Input records:
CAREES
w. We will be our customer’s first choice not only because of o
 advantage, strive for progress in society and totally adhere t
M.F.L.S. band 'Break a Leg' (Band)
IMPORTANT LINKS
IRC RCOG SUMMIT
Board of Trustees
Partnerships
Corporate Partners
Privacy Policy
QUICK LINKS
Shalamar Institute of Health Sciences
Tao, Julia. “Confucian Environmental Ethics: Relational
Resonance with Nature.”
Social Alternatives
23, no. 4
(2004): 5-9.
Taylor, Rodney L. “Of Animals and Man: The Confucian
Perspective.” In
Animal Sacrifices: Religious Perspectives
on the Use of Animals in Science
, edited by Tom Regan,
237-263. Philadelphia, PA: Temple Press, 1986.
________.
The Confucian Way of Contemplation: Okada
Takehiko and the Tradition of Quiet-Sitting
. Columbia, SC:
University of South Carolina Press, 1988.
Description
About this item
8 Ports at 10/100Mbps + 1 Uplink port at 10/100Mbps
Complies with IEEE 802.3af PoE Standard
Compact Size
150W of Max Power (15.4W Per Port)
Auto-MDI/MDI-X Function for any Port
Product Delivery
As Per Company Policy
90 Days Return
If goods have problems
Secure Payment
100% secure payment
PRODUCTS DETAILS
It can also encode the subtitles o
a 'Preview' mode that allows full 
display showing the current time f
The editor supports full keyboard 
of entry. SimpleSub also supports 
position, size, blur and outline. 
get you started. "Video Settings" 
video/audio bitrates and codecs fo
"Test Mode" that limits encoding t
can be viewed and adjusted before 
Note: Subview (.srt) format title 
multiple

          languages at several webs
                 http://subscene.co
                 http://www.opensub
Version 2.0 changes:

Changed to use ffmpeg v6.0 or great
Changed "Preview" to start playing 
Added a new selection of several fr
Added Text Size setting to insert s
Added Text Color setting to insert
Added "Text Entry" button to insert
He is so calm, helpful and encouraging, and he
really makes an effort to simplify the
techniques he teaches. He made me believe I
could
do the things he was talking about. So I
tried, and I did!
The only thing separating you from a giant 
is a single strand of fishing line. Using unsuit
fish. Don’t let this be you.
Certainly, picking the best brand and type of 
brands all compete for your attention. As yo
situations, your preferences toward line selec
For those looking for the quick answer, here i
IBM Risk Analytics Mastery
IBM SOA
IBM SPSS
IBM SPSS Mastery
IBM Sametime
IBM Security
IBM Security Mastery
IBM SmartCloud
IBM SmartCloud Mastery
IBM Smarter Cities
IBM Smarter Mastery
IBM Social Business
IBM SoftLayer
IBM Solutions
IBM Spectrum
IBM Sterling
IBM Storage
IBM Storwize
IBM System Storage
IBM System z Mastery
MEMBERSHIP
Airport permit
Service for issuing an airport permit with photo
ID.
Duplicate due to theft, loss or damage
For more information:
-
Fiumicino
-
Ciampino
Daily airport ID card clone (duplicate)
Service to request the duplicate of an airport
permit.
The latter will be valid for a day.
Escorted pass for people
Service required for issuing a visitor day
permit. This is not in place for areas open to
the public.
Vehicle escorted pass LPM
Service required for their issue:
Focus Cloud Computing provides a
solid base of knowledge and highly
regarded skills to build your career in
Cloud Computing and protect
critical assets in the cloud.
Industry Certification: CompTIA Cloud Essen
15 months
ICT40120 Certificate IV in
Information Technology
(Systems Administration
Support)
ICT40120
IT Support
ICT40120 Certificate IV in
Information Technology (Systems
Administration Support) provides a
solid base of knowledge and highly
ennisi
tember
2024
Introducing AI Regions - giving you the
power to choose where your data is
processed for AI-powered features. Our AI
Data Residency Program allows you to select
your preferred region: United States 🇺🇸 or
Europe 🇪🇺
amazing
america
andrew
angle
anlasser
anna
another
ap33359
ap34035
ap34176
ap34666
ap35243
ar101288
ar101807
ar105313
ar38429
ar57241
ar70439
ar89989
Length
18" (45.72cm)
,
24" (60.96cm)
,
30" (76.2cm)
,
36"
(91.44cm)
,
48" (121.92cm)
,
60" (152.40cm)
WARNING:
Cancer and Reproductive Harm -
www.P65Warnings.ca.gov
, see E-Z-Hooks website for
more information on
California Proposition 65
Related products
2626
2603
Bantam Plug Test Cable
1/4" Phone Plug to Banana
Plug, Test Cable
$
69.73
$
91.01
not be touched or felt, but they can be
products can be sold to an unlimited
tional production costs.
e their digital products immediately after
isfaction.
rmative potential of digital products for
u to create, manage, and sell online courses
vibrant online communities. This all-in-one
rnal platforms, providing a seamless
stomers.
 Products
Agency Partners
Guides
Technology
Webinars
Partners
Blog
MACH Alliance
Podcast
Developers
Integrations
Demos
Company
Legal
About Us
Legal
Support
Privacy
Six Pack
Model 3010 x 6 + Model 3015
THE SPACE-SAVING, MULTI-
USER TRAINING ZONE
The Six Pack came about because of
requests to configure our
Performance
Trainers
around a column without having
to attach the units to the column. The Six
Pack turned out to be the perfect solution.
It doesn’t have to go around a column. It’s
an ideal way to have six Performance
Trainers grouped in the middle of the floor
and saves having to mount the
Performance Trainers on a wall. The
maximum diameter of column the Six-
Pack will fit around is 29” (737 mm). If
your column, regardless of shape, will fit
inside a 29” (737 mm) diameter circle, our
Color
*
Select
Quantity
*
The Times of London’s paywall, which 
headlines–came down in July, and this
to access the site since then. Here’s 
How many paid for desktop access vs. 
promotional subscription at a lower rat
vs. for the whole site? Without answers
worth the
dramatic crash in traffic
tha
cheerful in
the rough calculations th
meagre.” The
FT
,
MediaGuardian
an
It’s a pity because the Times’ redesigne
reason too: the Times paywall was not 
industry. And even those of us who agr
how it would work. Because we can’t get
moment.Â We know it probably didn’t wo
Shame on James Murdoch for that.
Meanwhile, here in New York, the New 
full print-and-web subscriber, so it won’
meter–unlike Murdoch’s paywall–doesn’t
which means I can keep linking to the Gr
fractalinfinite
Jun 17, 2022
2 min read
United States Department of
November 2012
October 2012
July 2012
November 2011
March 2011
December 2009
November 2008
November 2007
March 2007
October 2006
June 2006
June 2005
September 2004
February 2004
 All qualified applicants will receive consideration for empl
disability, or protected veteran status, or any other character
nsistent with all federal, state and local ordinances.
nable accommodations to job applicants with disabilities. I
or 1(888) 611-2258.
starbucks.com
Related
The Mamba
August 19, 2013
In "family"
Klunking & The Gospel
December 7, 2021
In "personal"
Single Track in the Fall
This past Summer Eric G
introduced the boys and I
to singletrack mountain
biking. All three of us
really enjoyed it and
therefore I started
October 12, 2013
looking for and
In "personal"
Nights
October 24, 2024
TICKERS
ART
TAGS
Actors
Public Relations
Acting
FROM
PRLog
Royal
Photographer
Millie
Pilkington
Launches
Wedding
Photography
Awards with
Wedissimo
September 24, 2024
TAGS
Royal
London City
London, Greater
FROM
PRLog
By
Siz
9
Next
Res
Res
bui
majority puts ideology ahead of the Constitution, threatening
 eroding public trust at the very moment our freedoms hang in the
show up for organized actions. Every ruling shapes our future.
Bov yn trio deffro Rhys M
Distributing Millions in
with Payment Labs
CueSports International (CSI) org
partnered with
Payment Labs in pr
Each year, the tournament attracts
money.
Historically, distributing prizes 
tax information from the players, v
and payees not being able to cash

Instructions for the task:
Could the entire listing be reproduced without any alteration?

Answer space:
CAREES
w. We will be our customer’s first choice not only because of o
 advantage, strive for progress in society and totally adhere t
M.F.L.S. band 'Break a Leg' (Band)
IMPORTANT LINKS
IRC RCOG SUMMIT
Board of Trustees
Partnerships
Corporate Partners
Privacy Policy
QUICK LINKS
Shalamar Institute of Health Sciences
Tao, Julia. “Confucian Environmental Ethics: Relational
Resonance with Nature.”
Social Alternatives
23, no. 4
(2004): 5-9.
Taylor, Rodney L. “Of Animals and Man: The Confucian
Perspective.” In
Animal Sacrifices: Religious Perspectives
on the Use of Animals in Science
, edited by Tom Regan,
237-263. Philadelphia, PA: Temple Press, 1986.
________.
The Confucian Way of Contemplation: Okada
Takehiko and the Tradition of Quiet-Sitting
. Columbia, SC:
University of South Carolina Press, 1988.
Description
About this item
8 Ports at 10/100Mbps + 1 Uplink port at 10/100Mbps
Complies with IEEE 802.3af PoE Standard
Compact Size
150W of Max Power (15.4W Per Port)
Auto-MDI/MDI-X Function for any Port
Product Delivery
As Per Company Policy
90 Days Return
If goods have problems
Secure Payment
100% secure payment
PRODUCTS DETAILS
It can also encode the subtitles o
a 'Preview' mode that allows full 
display showing the current time f
The editor supports full keyboard 
of entry. SimpleSub also supports 
position, size, blur and outline. 
get you started. "Video Settings" 
video/audio bitrates and codecs fo
"Test Mode" that limits encoding t
can be viewed and adjusted before 
Note: Subview (.srt) format title 
multiple

          languages at several webs
                 http://subscene.co
                 http://www.opensub
Version 2.0 changes:

Changed to use ffmpeg v6.0 or great
Changed "Preview" to start playing 
Added a new selection of several fr
Added Text Size setting to insert s
Added Text Color setting to insert
Added "Text Entry" button to insert
He is so calm, helpful and encouraging, and he
really makes an effort to simplify the
techniques he teaches. He made me believe I
could
do the things he was talking about. So I
tried, and I did!
The only thing separating you from a giant 
is a single strand of fishing line. Using unsuit
fish. Don’t let this be you.
Certainly, picking the best brand and type of 
brands all compete for your attention. As yo
situations, your preferences toward line selec
For those looking for the quick answer, here i
IBM Risk Analytics Mastery
IBM SOA
IBM SPSS
IBM SPSS Mastery
IBM Sametime
IBM Security
IBM Security Mastery
IBM SmartCloud
IBM SmartCloud Mastery
IBM Smarter Cities
IBM Smarter Mastery
IBM Social Business
IBM SoftLayer
IBM Solutions
IBM Spectrum
IBM Sterling
IBM Storage
IBM Storwize
IBM System Storage
IBM System z Mastery
MEMBERSHIP
Airport permit
Service for issuing an airport permit with photo
ID.
Duplicate due to theft, loss or damage
For more information:
-
Fiumicino
-
Ciampino
Daily airport ID card clone (duplicate)
Service to request the duplicate of an airport
permit.
The latter will be valid for a day.
Escorted pass for people
Service required for issuing a visitor day
permit. This is not in place for areas open to
the public.
Vehicle escorted pass LPM
Service required for their issue:
Focus Cloud Computing provides a
solid base of knowledge and highly
regarded skills to build your career in
Cloud Computing and protect
critical assets in the cloud.
Industry Certification: CompTIA Cloud Essen
15 months
ICT40120 Certificate IV in
Information Technology
(Systems Administration
Support)
ICT40120
IT Support
ICT40120 Certificate IV in
Information Technology (Systems
Administration Support) provides a
solid base of knowledge and highly
ennisi
tember
2024
Introducing AI Regions - giving you the
power to choose where your data is
processed for AI-powered features. Our AI
Data Residency Program allows you to select
your preferred region: United States 🇺🇸 or
Europe 🇪🇺
amazing
america
andrew
angle
anlasser
anna
another
ap33359
ap34035
ap34176
ap34666
ap35243
ar101288
ar101807
ar105313
ar38429
ar57241
ar70439
ar89989
Length
18" (45.72cm)
,
24" (60.96cm)
,
30" (76.2cm)
,
36"
(91.44cm)
,
48" (121.92cm)
,
60" (152.40cm)
WARNING:
Cancer and Reproductive Harm -
www.P65Warnings.ca.gov
, see E-Z-Hooks website for
more information on
California Proposition 65
Related products
2626
2603
Bantam Plug Test Cable
1/4" Phone Plug to Banana
Plug, Test Cable
$
69.73
$
91.01
not be touched or felt, but they can be
products can be sold to an unlimited
tional production costs.
e their digital products immediately after
isfaction.
rmative potential of digital products for
u to create, manage, and sell online courses
vibrant online communities. This all-in-one
rnal platforms, providing a seamless
stomers.
 Products
Agency Partners
Guides
Technology
Webinars
Partners
Blog
MACH Alliance
Podcast
Developers
Integrations
Demos
Company
Legal
About Us
Legal
Support
Privacy
Six Pack
Model 3010 x 6 + Model 3015
THE SPACE-SAVING, MULTI-
USER TRAINING ZONE
The Six Pack came about because of
requests to configure our
Performance
Trainers
around a column without having
to attach the units to the column. The Six
Pack turned out to be the perfect solution.
It doesn’t have to go around a column. It’s
an ideal way to have six Performance
Trainers grouped in the middle of the floor
and saves having to mount the
Performance Trainers on a wall. The
maximum diameter of column the Six-
Pack will fit around is 29” (737 mm). If
your column, regardless of shape, will fit
inside a 29” (737 mm) diameter circle, our
Color
*
Select
Quantity
*
The Times of London’s paywall, which 
headlines–came down in July, and this
to access the site since then. Here’s 
How many paid for desktop access vs. 
promotional subscription at a lower rat
vs. for the whole site? Without answers
worth the
dramatic crash in traffic
tha
cheerful in
the rough calculations th
meagre.” The
FT
,
MediaGuardian
an
It’s a pity because the Times’ redesigne
reason too: the Times paywall was not 
industry. And even those of us who agr
how it would work. Because we can’t get
moment.Â We know it probably didn’t wo
Shame on James Murdoch for that.
Meanwhile, here in New York, the New 
full print-and-web subscriber, so it won’
meter–unlike Murdoch’s paywall–doesn’t
which means I can keep linking to the Gr
fractalinfinite
Jun 17, 2022
2 min read
United States Department of
November 2012
October 2012
July 2012
November 2011
March 2011
December 2009
November 2008
November 2007
March 2007
October 2006
June 2006
June 2005
September 2004
February 2004
 All qualified applicants will receive consideration for empl
disability, or protected veteran status, or any other character
nsistent with all federal, state and local ordinances.
nable accommodations to job applicants with disabilities. I
or 1(888) 611-2258.
starbucks.com
Related
The Mamba
August 19, 2013
In "family"
Klunking & The Gospel
December 7, 2021
In "personal"
Single Track in the Fall
This past Summer Eric G
introduced the boys and I
to singletrack mountain
biking. All three of us
really enjoyed it and
therefore I started
October 12, 2013
looking for and
In "personal"
Nights
October 24, 2024
TICKERS
ART
TAGS
Actors
Public Relations
Acting
FROM
PRLog
Royal
Photographer
Millie
Pilkington
Launches
Wedding
Photography
Awards with
Wedissimo
September 24, 2024
TAGS
Royal
London City
London, Greater
FROM
PRLog
By
Siz
9
Next
Res
Res
bui
majority puts ideology ahead of the Constitution, threatening
 eroding public trust at the very moment our freedoms hang in the
show up for organized actions. Every ruling shapes our future.
Bov yn trio deffro Rhys M
Distributing Millions in
with Payment Labs
CueSports International (CSI) org
partnered with
Payment Labs in pr
Each year, the tournament attracts
money.
Historically, distributing prizes 
tax information from the players, v
and payees not being able to cash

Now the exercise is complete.